As it says in the TypeError, min (and related functions) will only work on instances of np.ndarray; thus, the new subclass must inherit from the class you are trying to wrap.

Then, since you extend the base class, you have to replace the methods with a suitable descriptor:

class RestrictedMethod(object):
    def __get__(self, obj, objtype):
        raise AttributeError("Access denied.")

class RestrictingMetaWrapper(type):
    def __new__(cls, name, bases, dic):
        block = dic.get('_block', [])

        for attr in block:
            dic[attr] = RestrictedMethod()

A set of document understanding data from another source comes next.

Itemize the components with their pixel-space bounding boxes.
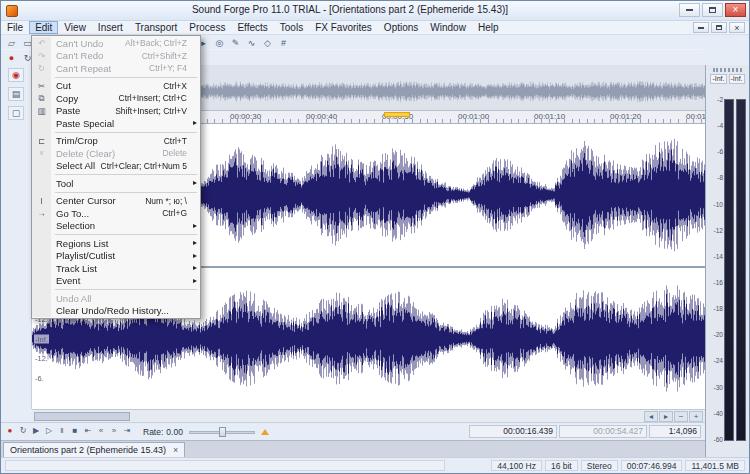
menu-item-playlist-cutlist[interactable]: Playlist/Cutlist▸: [32, 250, 200, 263]
menu-options[interactable]: Options: [378, 21, 424, 34]
tab-close-icon[interactable]: ×: [173, 446, 178, 455]
status-channel-mode[interactable]: Stereo: [581, 460, 618, 471]
menu-item-paste-special[interactable]: Paste Special▸: [32, 117, 200, 130]
close-button[interactable]: ×: [725, 3, 746, 17]
pause-button[interactable]: ‖: [56, 425, 68, 438]
peak-right-value[interactable]: -Inf.: [729, 74, 745, 84]
scroll-left-button[interactable]: ◂: [644, 411, 658, 422]
rewind-button[interactable]: «: [95, 425, 107, 438]
document-restore-button[interactable]: [711, 22, 727, 33]
pencil-tool-button[interactable]: ✎: [228, 36, 243, 49]
menu-item-delete-clear[interactable]: ×Delete (Clear)Delete: [32, 147, 200, 160]
meter-scale-label: -8: [708, 175, 723, 181]
menu-item-shortcut: Ctrl+T: [164, 136, 200, 146]
zoom-ratio-display[interactable]: 1:4,096: [649, 425, 701, 438]
menu-process[interactable]: Process: [183, 21, 231, 34]
forward-button[interactable]: »: [108, 425, 120, 438]
menu-item-label: Copy: [51, 93, 119, 104]
menu-view[interactable]: View: [58, 21, 92, 34]
menu-item-shortcut: Ctrl+Insert; Ctrl+C: [119, 93, 201, 103]
monitor-button[interactable]: ▤: [8, 87, 24, 101]
titlebar[interactable]: Sound Forge Pro 11.0 TRIAL - [Orientatio…: [1, 1, 749, 21]
menu-item-cut[interactable]: ✂CutCtrl+X: [32, 80, 200, 93]
meter-bar-left: [724, 99, 734, 441]
menu-item-icon-blank: [32, 292, 51, 305]
minimize-button[interactable]: [679, 3, 700, 17]
meter-scale-label: -14: [708, 254, 723, 260]
go-to-end-button[interactable]: ⇥: [121, 425, 133, 438]
magnify-tool-button[interactable]: ◎: [212, 36, 227, 49]
status-file-length[interactable]: 00:07:46.994: [621, 460, 683, 471]
delete-icon: ×: [32, 147, 51, 160]
meter-scale-label: -12: [708, 228, 723, 234]
menu-effects[interactable]: Effects: [231, 21, 273, 34]
menu-item-undo-all[interactable]: Undo All: [32, 292, 200, 305]
document-minimize-button[interactable]: [693, 22, 709, 33]
menu-item-go-to[interactable]: →Go To...Ctrl+G: [32, 207, 200, 220]
menu-item-select-all[interactable]: Select AllCtrl+Clear; Ctrl+Num 5: [32, 160, 200, 173]
record-button[interactable]: ●: [4, 51, 19, 64]
menu-item-selection[interactable]: Selection▸: [32, 220, 200, 233]
zoom-in-button[interactable]: +: [689, 411, 703, 422]
menu-window[interactable]: Window: [424, 21, 472, 34]
horizontal-scrollbar[interactable]: ◂▸−+: [32, 409, 705, 422]
menu-item-icon-blank: [32, 275, 51, 288]
menu-item-copy[interactable]: ⧉CopyCtrl+Insert; Ctrl+C: [32, 92, 200, 105]
zoom-out-button[interactable]: −: [674, 411, 688, 422]
status-bit-depth[interactable]: 16 bit: [545, 460, 578, 471]
menu-help[interactable]: Help: [472, 21, 505, 34]
menu-item-tool[interactable]: Tool▸: [32, 177, 200, 190]
menu-edit[interactable]: Edit: [29, 21, 58, 34]
menu-item-can-t-redo[interactable]: ↷Can't RedoCtrl+Shift+Z: [32, 50, 200, 63]
document-tab[interactable]: Orientations part 2 (Ephemeride 15.43) ×: [3, 442, 185, 457]
envelope-tool-button[interactable]: ∿: [244, 36, 259, 49]
rate-slider-thumb[interactable]: [219, 427, 226, 437]
meter-bars[interactable]: [724, 99, 746, 441]
peak-left-value[interactable]: -Inf.: [710, 74, 726, 84]
menu-file[interactable]: File: [1, 21, 29, 34]
event-tool-button[interactable]: ◇: [260, 36, 275, 49]
rate-slider[interactable]: [189, 426, 255, 438]
scroll-right-button[interactable]: ▸: [659, 411, 673, 422]
menu-item-can-t-repeat[interactable]: ↻Can't RepeatCtrl+Y; F4: [32, 62, 200, 75]
menu-tools[interactable]: Tools: [274, 21, 309, 34]
status-free-space[interactable]: 11,401.5 MB: [685, 460, 745, 471]
panel-grip-icon[interactable]: [713, 68, 742, 72]
document-close-button[interactable]: ×: [729, 22, 745, 33]
stop-button[interactable]: ■: [69, 425, 81, 438]
record-ready-button[interactable]: ◉: [8, 68, 24, 82]
meter-scale-label: -40: [708, 411, 723, 417]
record-button[interactable]: ●: [4, 425, 16, 438]
ruler-marker[interactable]: [384, 112, 410, 117]
menu-item-event[interactable]: Event▸: [32, 275, 200, 288]
menu-item-can-t-undo[interactable]: ↶Can't UndoAlt+Back; Ctrl+Z: [32, 37, 200, 50]
go-to-start-button[interactable]: ⇤: [82, 425, 94, 438]
snap-button[interactable]: #: [276, 36, 291, 49]
selection-end-display[interactable]: 00:00:54.427: [559, 425, 647, 438]
lock-button[interactable]: ▢: [8, 106, 24, 120]
loop-playback-button[interactable]: ↻: [17, 425, 29, 438]
rate-marker-icon[interactable]: [261, 429, 269, 435]
position-readouts: 00:00:16.439 00:00:54.427 1:4,096: [469, 425, 701, 438]
menu-item-label: Can't Repeat: [51, 63, 149, 74]
menu-insert[interactable]: Insert: [92, 21, 129, 34]
play-button[interactable]: ▷: [43, 425, 55, 438]
cursor-position-display[interactable]: 00:00:16.439: [469, 425, 557, 438]
meter-scale-label: -4: [708, 123, 723, 129]
cut-icon: ✂: [32, 80, 51, 93]
menu-transport[interactable]: Transport: [129, 21, 183, 34]
status-sample-rate[interactable]: 44,100 Hz: [491, 460, 542, 471]
menu-item-shortcut: Ctrl+X: [163, 81, 200, 91]
menu-item-clear-undo-redo-history[interactable]: Clear Undo/Redo History...: [32, 305, 200, 318]
menu-item-track-list[interactable]: Track List▸: [32, 262, 200, 275]
scrollbar-thumb[interactable]: [34, 412, 130, 421]
menu-item-icon-blank: [32, 305, 51, 318]
maximize-button[interactable]: [702, 3, 723, 17]
menu-item-center-cursor[interactable]: ICenter CursorNum *; ю; \: [32, 195, 200, 208]
new-file-button[interactable]: ▱: [4, 36, 19, 49]
menu-fx-favorites[interactable]: FX Favorites: [309, 21, 378, 34]
menu-item-paste[interactable]: ▥PasteShift+Insert; Ctrl+V: [32, 105, 200, 118]
menu-item-regions-list[interactable]: Regions List▸: [32, 237, 200, 250]
play-all-button[interactable]: ▶: [30, 425, 42, 438]
menu-item-trim-crop[interactable]: ⊏Trim/CropCtrl+T: [32, 135, 200, 148]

        return type.__new__(cls, name, bases, dic) # note we inject the base class here

class NArray(np.ndarray):
    __metaclass__ = RestrictingMetaWrapper
    _block = ['max']

Note: enterprising applications can still access "restricted" functionality through the base class methods (e.g. np.ndarray.max(na)).

EDIT: Simplified the wrapper and made it transparently subclassable.

Note that this can all be done in a simpler way using a class decorator:

class RestrictedMethod(object):
    def __get__(self, obj, objtype):
        raise AttributeError("Access denied.")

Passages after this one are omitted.